▸ Provided records
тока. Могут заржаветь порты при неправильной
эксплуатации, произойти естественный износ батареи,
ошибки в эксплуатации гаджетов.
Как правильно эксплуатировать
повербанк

--

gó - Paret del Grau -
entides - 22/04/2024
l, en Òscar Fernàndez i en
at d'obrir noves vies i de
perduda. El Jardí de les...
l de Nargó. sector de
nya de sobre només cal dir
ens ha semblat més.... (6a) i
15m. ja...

▸ Requirement
Would you show each line of the material above that contains the string "эксплуатации"?

▸ Response box
эксплуатации, произойти естественный износ батареи,
ошибки в эксплуатации гаджетов.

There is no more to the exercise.